The movie based on Ken Kesey's 1962 novel was fictional, but it has become closely associated over the years with real-life problems at Oregon's crumbling, overcrowded psychiatric facility.
In the Oscar-winning story, Randle P. McMurphy, played by Jack Nicholson, locks horns with the authoritarian Nurse Ratched, who has cowed the institution's patients into dejected submission.
In the movie's climax, Chief Bromden, played by late actor Will Sampson, becomes enraged after hospital officials perform a lobotomy on Nicholson's character.
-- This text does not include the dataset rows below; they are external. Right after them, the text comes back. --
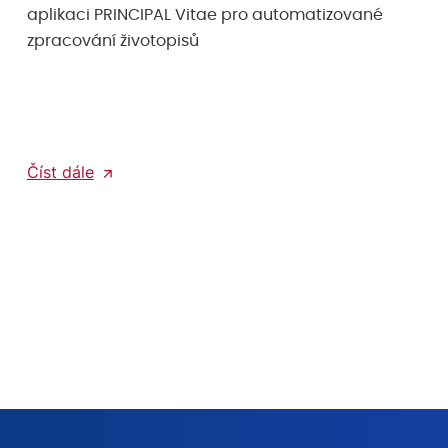
aplikaci PRINCIPAL Vitae pro automatizované
zpracování životopisů
Číst dále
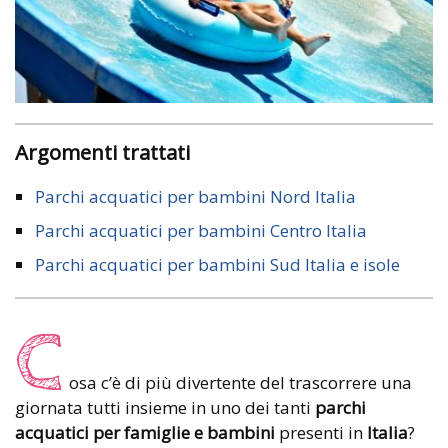
Argomenti trattati
Parchi acquatici per bambini Nord Italia
Parchi acquatici per bambini Centro Italia
Parchi acquatici per bambini Sud Italia e isole
C
osa c’è di più divertente del trascorrere una
giornata tutti insieme in uno dei tanti
parchi
acquatici per famiglie e bambini
presenti in
Italia
?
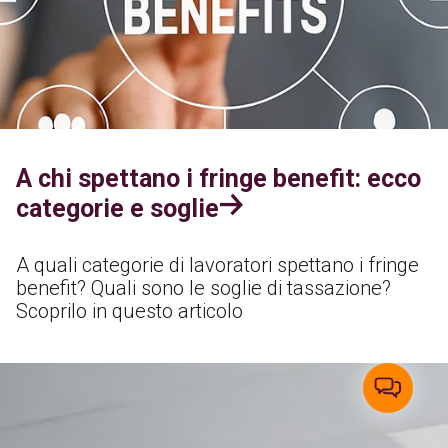
A chi spettano i fringe benefit: ecco
categorie e soglie
A quali categorie di lavoratori spettano i fringe
benefit? Quali sono le soglie di tassazione?
Scoprilo in questo articolo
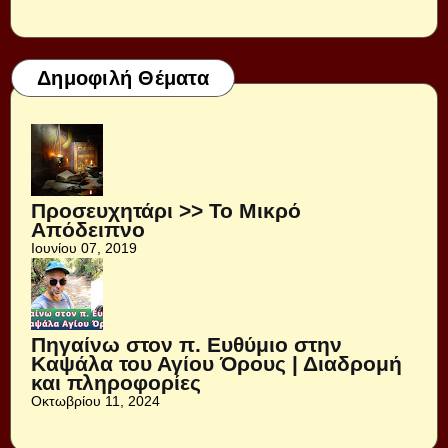
Δημοφιλή Θέματα
Προσευχητάρι >> Το Μικρό
Απόδειπνο
Ιουνίου 07, 2019
Πηγαίνω στον π. Ευθύμιο στην
Καψάλα του Αγίου Όρους | Διαδρομή
και πληροφορίες
Οκτωβρίου 11, 2024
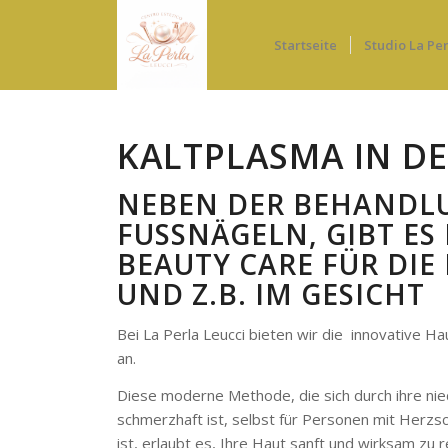
Startseite
Studio La Per
KALTPLASMA IN D
NEBEN DER BEHANDLU
USSNÄGELN, GIBT ES N
AUTY CARE FÜR DIE B
D Z.B. IM GESICHT
Bei La Perla Leucci bieten wir die innovative 
an.
Diese moderne Methode, die sich durch ihre nie
schmerzhaft ist, selbst für Personen mit Herz
ist, erlaubt es, Ihre Haut sanft und wirksam zu r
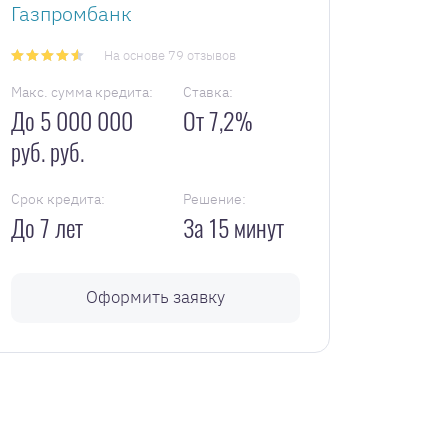
Газпромбанк
На основе 79 отзывов
Макс. сумма кредита:
Ставка:
До 5 000 000
От 7,2%
руб. руб.
Срок кредита:
Решение:
До 7 лет
За 15 минут
Оформить заявку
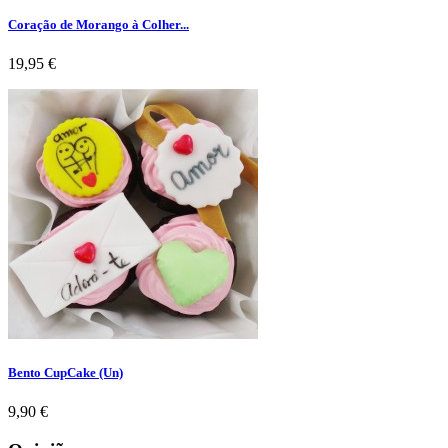
Coração de Morango à Colher...
Preço
19,95 €
Bento CupCake (Un)
Preço
9,90 €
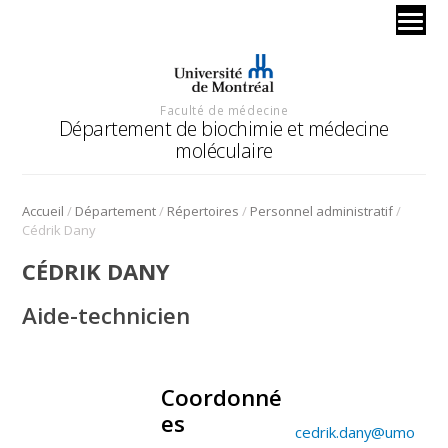
Faculté de médecine
Département de biochimie et médecine
moléculaire
/
/
/
/
Accueil
Département
Répertoires
Personnel administratif
Cédrik Dany
CÉDRIK DANY
Aide-technicien
Coordonné
.
es
cedrik.dany@umo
He then lifts the machine over his head and throws it through the window to clear the way for his escape.
Other props from the movie planned for the museum display include a bathtub used by Danny DeVito's character and a large broom Chief Bromden pushes throughout the film.
Hospital superintendent Roy Orr said mental health advocates are divided on whether "Cuckoo's Nest'' helped promote the cause of the mentally ill or was an overly sensationalized depiction of brutality in state mental institutions.
But he supports devoting part of the museum to the movie.
"I guess I just view it as a part of our past; and now it's time to move on,'' he said.